Scotland Hospital falls victim to ransomware attack -- again

Technology > Security

Photo by: Motormille2 via Wikimedia Commons


NHS Lanarkshire hospital fell victim to a ransomware hack for the second time in recent months.  The UK hospital was initially hit by the WannaCry attack.

Last week hospital cybersecurity detected the attack and was forced to cancel several appointments for patients that day.  The new variant of this Bitpaymer ransomware encrypts files to hold for ransom like previous versions; however, this one also swallows "private sensitive data" and threatens to spread the sensitive information out to the public if the payment of 50 Bitcoins, or about $218,000 from the hospital isn't made.  This, according to Danny Palmer of ZDNet.  
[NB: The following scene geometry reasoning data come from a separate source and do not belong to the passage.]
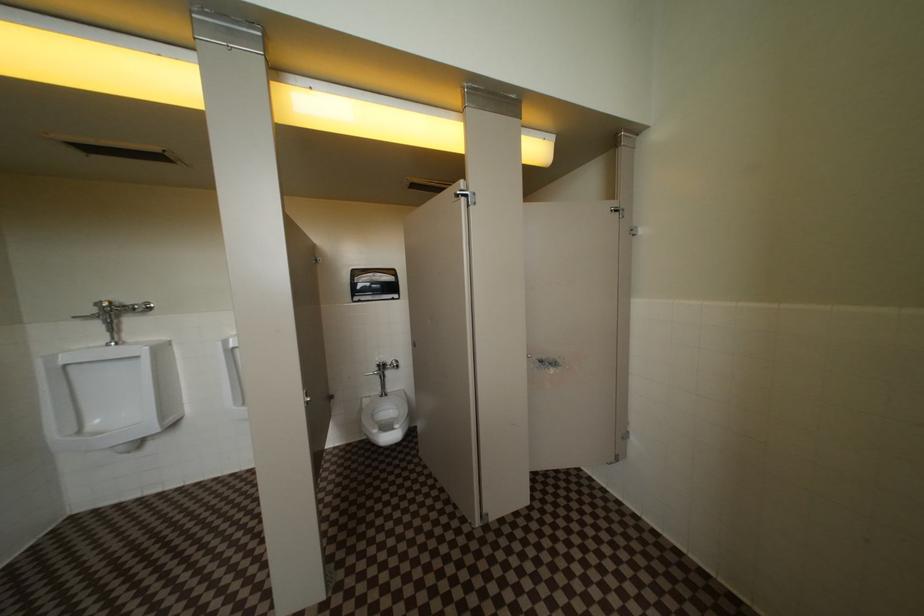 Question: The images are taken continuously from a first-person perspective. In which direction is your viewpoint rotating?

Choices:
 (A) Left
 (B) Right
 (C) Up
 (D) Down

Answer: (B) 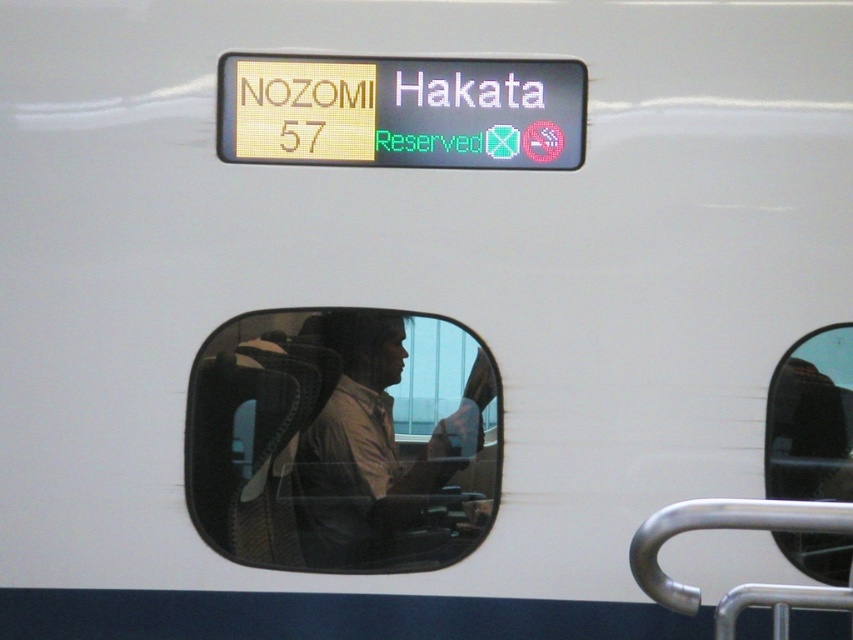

Lanarkshire is the third-largest health board in Scotland, treating over 654,000 people living the surrounding areas.  It also employs about 12,000 staff.  

Medical Director for the acute division Dr. Jane Burns urged patients not to come last Friday after the threat was found.  According to a Facebook post she said not to come "unless it is essential," writing, "If you do turn up at A&E and do not require emergency care you may be sent away from the department or you may experience a lengthy wait." She added, "Emergency care will still be provided for those who do require to be seen."

Calum Campbell, hospital chief executive also wrote in a Facebook post that the hospital had identified the source of the malware, and was investigating how it was able to infiltrate the network. Ultimately, the attack impacted only a few systems, according to Campbell, and staff were able to minimize the impact on patients and keep most services running.  He wrote, "Unfortunately a small number of procedures and appointments have been canceled as a result of the incident," explaining "I would like to apologize to anyone who has been affected by this disruption, however, I can assure you that work is already underway to reappoint patients."

Palmer says the malware likely came from a phishing email, which is how most ransomware are infecting systems these days.  Although NHS Lanarkshire’s systems were said to be up to date, this is allegedly a new strain of Bitpaymer.  According to the hospital, they have received an update from their security provider to protect against Bitpaymer now.

According to ZDNet here are some ways hospitals and other healthcare facilities can protect their information.

* Monitor the internet for dumped user credentials and new attacks.

* Train employees to report malicious emails.

* Build controls that assume compromised credentials.

* Monitor externally accessible servers, such as a mail server of VPN, for unusual activity.


Healthcare organizations and hospitals are said to have the highest vulnerability to ransomware attacks.